From the Internet’s inception as a global entity, it has favoured “international” languages and Latin letters. Although most devices today support the Arabic script, many Arabic speakers communicate online using a variety of an “Arabic chat alphabet“, a system of writing Arabic on a Latin keyboard that uses diverse letters, ligatures, or numerals to represent Arabic sounds and letters that don’t have an unambiguous one-to-one correspondence in the Latin alphabet.
Criticised by some as a detrimental form of Westernisation, this innovation is historically an interesting reversal of the process by which the Ancient Greeks created the first European alphabet – by taking a Semitic (Phoenician) script and using its extra letters to represent vowels.
The choice of a script is fraught with political and practical considerations. Generally speaking, a writing system specifically conceived for a particular language or dialect will have the best chance of representing it accurately because it tends to be a product of its speakers’ cultural unity – as the Tifinagh script does in Morocco today. Using such a system, however, can also cut its community off from the world: although employing the Latin alphabet may indeed have unpleasant connotations of colonialism, the contention it facilitates international communication arguably bears some validity.
Many of the languages of Sub-Saharan Africa have already been transliterated into Latin letters as the result of efforts of missionaries and Western colonists to establish standardised versions. Some of these endeavours have caught on, especially in the widely printed and distributed languages, according to Dr. Helma Pasch of Cologne University. Others, however, are considerably less well accepted.
“As I observed in several schools around Pretoria, South Africa”, she writes, “many pupils say learning their mother tongue, i.e. instruction in and of the ‘new’ official languages, is their most difficult task. The pupils’ difficulties arise from unfamiliarity with the standard versions of these languages because the ‘standard version’ is often derived from a rural dialect that existed about a century ago. In fact, it may be quite unlike the varieties currently spoken in the urban areas.”

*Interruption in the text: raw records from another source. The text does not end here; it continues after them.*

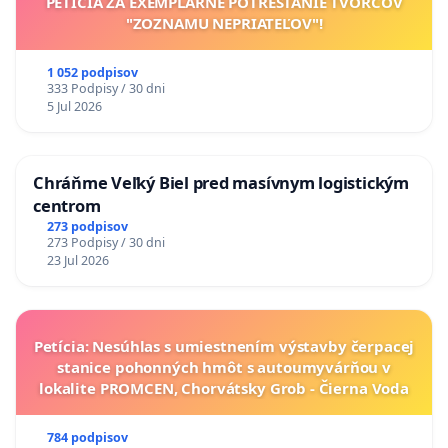
PETÍCIA ZA EXEMPLÁRNE POTRESTANIE TVORCOV
"ZOZNAMU NEPRIATEĽOV"!
1 052 podpisov
333 Podpisy / 30 dni
5 Jul 2026
Chráňme Veľký Biel pred masívnym logistickým
centrom
273 podpisov
273 Podpisy / 30 dni
23 Jul 2026
Petícia: Nesúhlas s umiestnením výstavby čerpacej
stanice pohonných hmôt s autoumyvárňou v
lokalite PROMCEN, Chorvátsky Grob - Čierna Voda
784 podpisov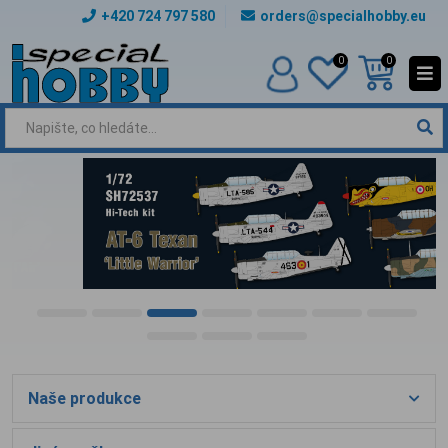
+420 724 797 580
orders@specialhobby.eu
0
0
Naše produkce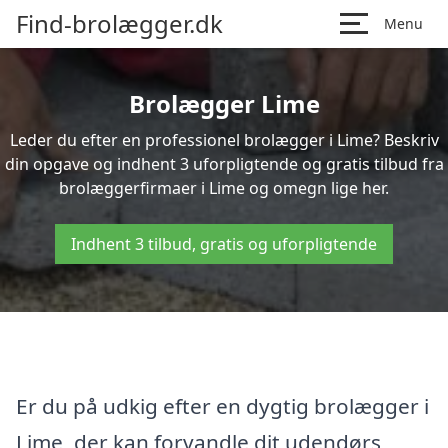
Find-brolægger.dk
Menu
Brolægger Lime
Leder du efter en professionel brolægger i Lime? Beskriv
din opgave og indhent 3 uforpligtende og gratis tilbud fra
brolæggerfirmaer i Lime og omegn lige her.
Indhent 3 tilbud, gratis og uforpligtende
Er du på udkig efter en dygtig brolægger i
Lime, der kan forvandle dit udendørs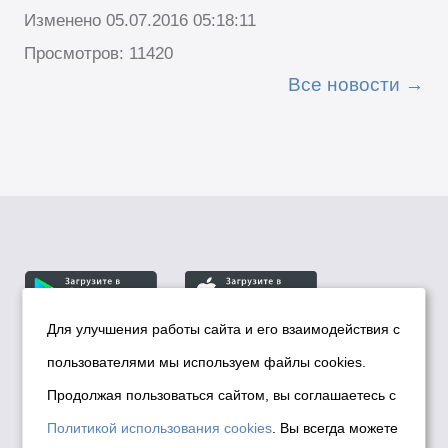
Изменено 05.07.2016 05:18:11
Просмотров: 11420
Все новости
Для улучшения работы сайта и его взаимодействия с
пользователями мы используем файлы cookies.
© Департамент информационной политики мэрии
города Новосибирска, 2026
Продолжая пользоваться сайтом, вы соглашаетесь с
Политика использования Cookies
Политикой использования cookies
. Вы всегда можете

At the same time, the linguistic codes known as “Sheng” and “Engsh”, primarily used in Kenyan and Tanzanian cities, have gained substantial popularity in online forums, where, says Pasch, the lack of standardisation “is not felt”. The impulse to codify a language, creating a standard means of communication, must be balanced by acceptance of its natural evolution.
There are now several initiatives encouraging the further development of orthographic systems for African languages and their use online, such as the African Language Materials Archive and Bisharat, an initiative promoting rural empowerment and indigenous knowledge through the use of maternal languages.
As the Bisharat website points out, the use of the most familiar language in ICT “… is such an obvious choice it barely gets noticed in the case of community radio or telephones”. International communication may well be dominated by international tongues, but as the case of Berber shows, the Internet can offer powerful support to the speakers of any language.